Richie has been on a whirlwind meet-and-greet tour with the WNBA the past three months. LPGA commissioner Michael Whan has been at every tournament his organization has played since he took over in October 2009. Whan's background before taking over the LPGA, incidentally, was in marketing golf and hockey equipment. He was hired to help establish and restore relationships with sponsors, the lifeblood of the LPGA. Part of his job has been trying to regain ground that women's golf lost because financial hard times caused many sponsorships to dry up.
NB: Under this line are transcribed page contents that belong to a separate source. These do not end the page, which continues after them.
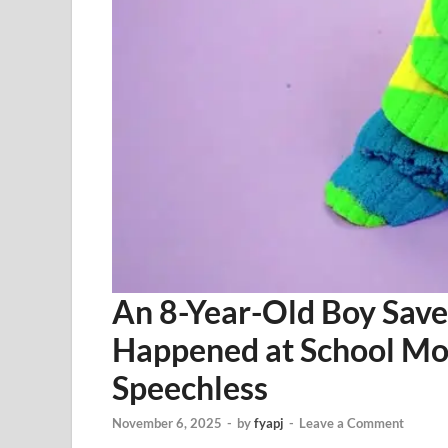
An 8-Year-Old Boy Save
Happened at School Mo
Speechless
November 6, 2025
-
by
fyapj
-
Leave a Comment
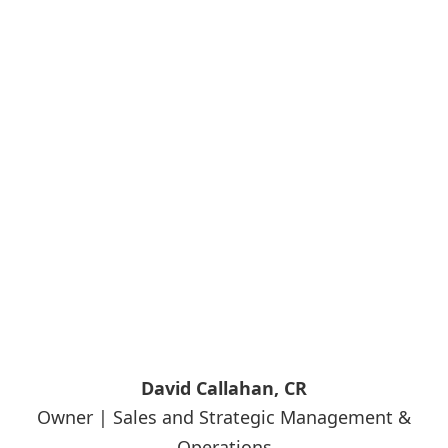
David Callahan, CR
Owner | Sales and Strategic Management &
Operations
Kristina Hentschel, Women's Professional Soccer's corporate development officer and chief financial officer, told ESPN.com's Jeff Carlisle this week that while there has been an increase in interest from potential owners and sponsors because of the Women's World Cup attention, continued patience for the league -- which reportedly is lowering its salary cap to survive -- was necessary.
Richie, Whan and Hentschel all would be able to relate to each other's challenges and hopes. Certainly, they've got their hands full dealing with the specifics of their own businesses, which all face varying hurdles.
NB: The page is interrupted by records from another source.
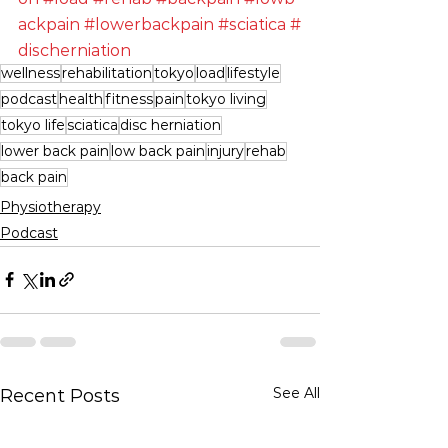
ackpain
#lowerbackpain
#sciatica
#
discherniation
wellness
rehabilitation
tokyo
load
lifestyle
podcast
health
fitness
pain
tokyo living
tokyo life
sciatica
disc herniation
lower back pain
low back pain
injury
rehab
back pain
Physiotherapy
Podcast
See All
Recent Posts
But I don't think we should ever give up on the belief that they -- and other people working in the industry of women's athletics -- should always keep searching for potential alliances that work toward their mutual good.
It might sound corny -- oh, hell, it is corny -- but remember the ending of "Brigadoon." When Tommy goes back to Scotland with the near-hopeless wish that the town will reappear again -- desperately regretting that he ever left Fiona -- the magic happens.
Mr. Lundie tells the stunned Tommy, "You shouldna be too surprised, lad. I told ye when ye love someone deeply enough, anythin' is possible. Even miracles."
Women's professional athletics' continued growth actually doesn't need miracles. But it does need people who love these endeavors deeply enough.